According to Henry Selick, Vincent Price was originally cast as Santa Claus. However, after the death of Price’s wife, his own health began to fail and his voice performance was very frail and weak. The tracks were deemed unusable which led to, much to Selick’s regret, the role being recast.
It is stated in “The Making of…” book that the most difficult shot to film in the entire movie is the shot in which Jack is reaching for the doorknob to Christmasland. Viewers can see the perfect surround reflection of the forest around Jack in the background.
There are only two shots in the entire film that were filmed at normal speed (24fps), one is the opening overhead shot of the trees in the forest and the other is the bugs falling into the molten pit in Oogie Boogie’s lair.
Two items were invented to facilitate the filming of the movie: One was a “light alarm” which would warn the animators if any of the stage lights failed to come on. The other was a system that enabled a puppeteer to seamlessly switch to a replacement puppet if a puppet broke during a shot. Prior to this, either situation, a light failing to come on or a puppet breaking would destroy a shot.

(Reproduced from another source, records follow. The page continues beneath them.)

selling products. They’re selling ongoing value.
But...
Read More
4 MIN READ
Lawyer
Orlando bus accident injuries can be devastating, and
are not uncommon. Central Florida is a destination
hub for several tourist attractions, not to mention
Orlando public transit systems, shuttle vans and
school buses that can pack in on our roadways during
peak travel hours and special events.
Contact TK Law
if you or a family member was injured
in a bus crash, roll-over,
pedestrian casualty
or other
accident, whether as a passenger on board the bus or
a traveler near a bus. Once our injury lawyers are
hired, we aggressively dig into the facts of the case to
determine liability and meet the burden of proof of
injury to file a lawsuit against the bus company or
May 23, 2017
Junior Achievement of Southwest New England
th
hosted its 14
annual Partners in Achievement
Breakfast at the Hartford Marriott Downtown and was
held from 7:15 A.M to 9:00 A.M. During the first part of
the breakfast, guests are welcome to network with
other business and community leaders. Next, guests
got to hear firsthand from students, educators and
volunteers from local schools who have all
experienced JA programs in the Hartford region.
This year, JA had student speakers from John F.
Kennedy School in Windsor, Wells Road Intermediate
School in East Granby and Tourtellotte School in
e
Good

Jack is, by definition, a dead being. He even states that “since I am dead, I can take off my head”, yet later (when Jack has shut himself up at home to study Christmas) a little ghoul boy says “I hope he hasn’t died”.

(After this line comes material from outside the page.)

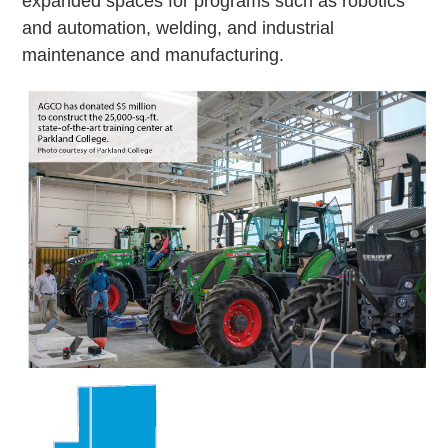
expanded spaces for programs such as robotics
and automation, welding, and industrial
maintenance and manufacturing.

In 2001, Walt Disney Pictures began to consider producing a sequel, but rather than using stop motion, Disney wanted to use computer animation. Tim Burton convinced Disney to drop the idea. “I was always very protective of [Nightmare] not to do sequels or things of that kind,” Burton explained. “You know, ‘Jack visits Thanksgiving world’ or other kinds of things just because I felt the movie had a purity to it and the people that like it,” Burton said.

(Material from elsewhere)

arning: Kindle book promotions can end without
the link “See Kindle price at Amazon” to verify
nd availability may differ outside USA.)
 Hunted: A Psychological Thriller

Tim Burton wrote a three-page poem titled The Nightmare Before Christmas when he was a Disney animator in the early-1980s. Burton took inspiration from television specials of Rudolph, the Red-Nosed Reindeer (1964), How the Grinch Stole Christmas! (1966) and the poem A Visit from St. Nicholas. On the 2008 Special Edition Blu-ray/DVD release, Christopher Lee narrates this poem with a new animated visual accompaniment.
The teaser trailer tells us that the film was originally intended to by released under the Walt Disney Pictures banner, playing the movie heavily as the next generation of filmmaking following in the proud tradition of Walt Disney. By the time the theatrical trailer was released, the release label had changed to Touchstone Pictures, an alternate designation of the Walt Disney Studios. Michael Eisner, the then CEO and Chairman of The Walt Disney Company, found the film to be ‘too dark for kids’ and had it moved to their Touchstone Picture banner. In October 2006, the film was re-released in 3-D under the Walt Disney Pictures banner.
In the song, “This is Halloween,” the lyrics “… tender lumplings everywhere…” refers to “Tender Lumplings,” a song done by composer Danny Elfman when he was with Oingo Boingo.